Equally, if a return to “true” conservatism is all that is needed for victory, why is it that, by the conservative movement’s own strict standards, there has been only one truly conservative president since the Second World War? Reagan is the only Republican president who hasn’t been written out the movement. This suggests that, far from being a guarantee of electoral success, Reaganism might better be viewed as an outlier, not a reliable template for future victories. The United States may well be, by international standards, a centre-right nation, but common sense dictates that the “centre” bit matters just as much as the “right”.

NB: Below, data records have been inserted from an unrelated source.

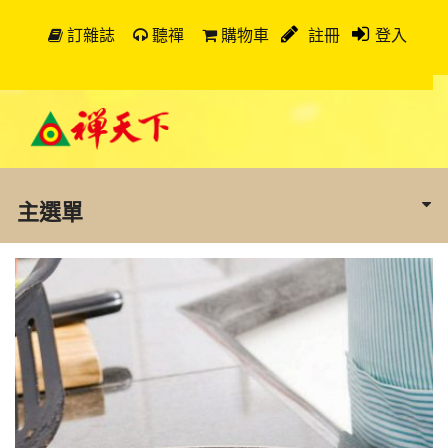
訂雜誌
聽禪
購物車
註冊
登入
主選單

I’d venture that there’s something to that. Relatedly, try as some might to deny it, I just don’t see any way to deny that Bush-era governance was substantially more dominated by the conservative movement than was Reagan-era governance. Reagan was constrained by congress for a longer period of time (1983-88 years versus 2007-8) and dominated congress less definitively (even in 1981-82 he needed conservative Democrat votes in the House and he dealt with a much more robust bloc of moderate Republicans) at the height of his powers. His administration, meanwhile, included a number of members of the moderate wing of the party in positions of influence. Conservatives like Reagan better because he was more successful. But he was more successful in large part because his administration was less thoroughly dominated by the hard-right. That put them in a position to forge statesmanlike compromises on Social Security and the 1986 tax reform as well as engage in some course-corrections of policies that didn’t seem to be working. The conservative element was obviously there, but more moderate elements were crucial ballast and integral to Reagan’s successes.